That's What She Said: My Baby Birth Plan
- Dawn Dumont | March 24, 2015
The baby blogs
say that a “well-prepared parent” arrives at the hospital with a birth plan. A
birth plan is a detailed list of how you and your partner want the labour to go
and covers things from epidurals (hell, yes) to saving the placenta (an option
for only the most extreme hoarders among us.) The birth plan even asks how you would like to
give birth and offers the following options: reclining in bed, on your side, on
all fours or squatting. I want to meet
the woman who chooses squatting over reclining – she’s got to have some
powerful quads and apparently no self-consciousness whatsoever. Also, there
needs to be a fifth option which is “so high that I think that Willie Nelson is
my nurse.”
This detailed baby-plan
advice contradicts other baby advice about how you’re supposed to be
laissez-faire about the whole birthing process as in “let go of expectations
and let the pain wash over and cleanse you.” Like an acidic body-wash, I guess.
Generally all
advice on babies contradicts all the other advice. There will be peace in the Middle East before
mommies agree on the best way to get a baby to sleep through the night. The only thing that there’s consensus on is
that you shouldn’t feed babies steak and I’m sure right now Alicia Silverstone
is pre-chewing some to spit into her kid’s mouth – true story.
I decided to
put together a birth plan because “winging it” it is how I got pregnant in the
first place. Here’s what my plan looks
like:
We arrive at
the hospital at eight p.m. It’s the
perfect time because it’s after rush hour so we don’t have to deal with all of
Saskatoon’s aggressive drivers and plethora of “Learner” drivers. And it’s not
too late that we’re stuck in a waiting room full of teenagers with alcohol poisoning.
Check in at the
front desk is quick and we barely have enough time to update our Facebook
status to, “Baby Arriving Soon!” before being taken to a hospital room. We
share a room with a lovely couple, a lawyer and a women’s studies professor, who
keep us in stitches with their pregnancy mishaps and we, in turn, regale them
with ours. We make plans to go to Cuba together after all this is over.
My doctor
checks in with me. He’s the best in “the pulling babies out of the hoo-ha field”

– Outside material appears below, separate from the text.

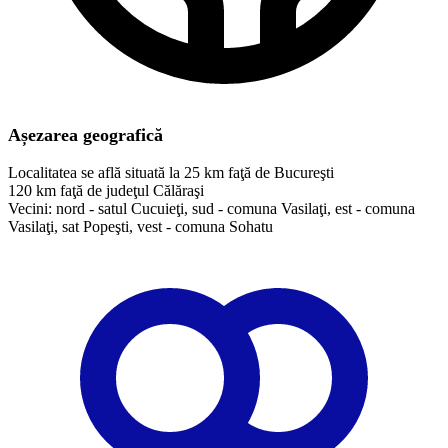
Așezarea geografică
Localitatea se află situată la 25 km faţă de Bucureşti
120 km faţă de judeţul Călăraşi
Vecini: nord - satul Cucuieţi, sud - comuna Vasilaţi, est - comuna
Vasilaţi, sat Popeşti, vest - comuna Sohatu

(sorry forgot to look up what that area of medicine is actually called) and he
looks like George Clooney in his E.R. days. He can tell just from looking at
me, that I am exactly 31 minutes from giving birth. There’s only enough time
for me to finish my latte and watch one episode of the Mindy Project before I’m
whisked off to a pristine labour room where AC DC’s Thunderstruck gently plays
in the background.
Once labour
starts, I don’t even have to push, the baby sort of swims through the birth
canal and then uses his tiny hands to pry himself out, like a smart
monkey. (I don’t know why more babies
don’t figure this out.) Everyone in the room breaks into spontaneous applause
at the beauty of the birth. I say something witty like, “I don’t know why they
call that Labour that was more like Play-bour.” Everyone laughs and smiles,
even the baby.
Once the baby has
been bathed in mountain spring water infused with the scent of Tiger Lilies, my
partner is about to cut the cord when an eagle flies in through the window and
cuts it with his beak. Later the eagle helpfully
eats the placenta because it’s gross and no one wants to look at it.
My baby and I
take a selfie and post it directly to Instagram where two hundred thousand
people like it – including Rihanna! Despite
just having gone the birthing process, my baby and I both look calm, refreshed
and thin.
Then we go back
to the maternity ward room where we eat chocolate chip cookie dough blizzards
(the baby just has a smoothie.) From
beginning to end the entire process has taken less than one hour.
Other parents
rush up to us, asking us for the secret to our success and I say kindly, “It’s
really important to have a great birthing plan.”
So that’s my birth plan, and in less than two months, we’ll see how close we get to that.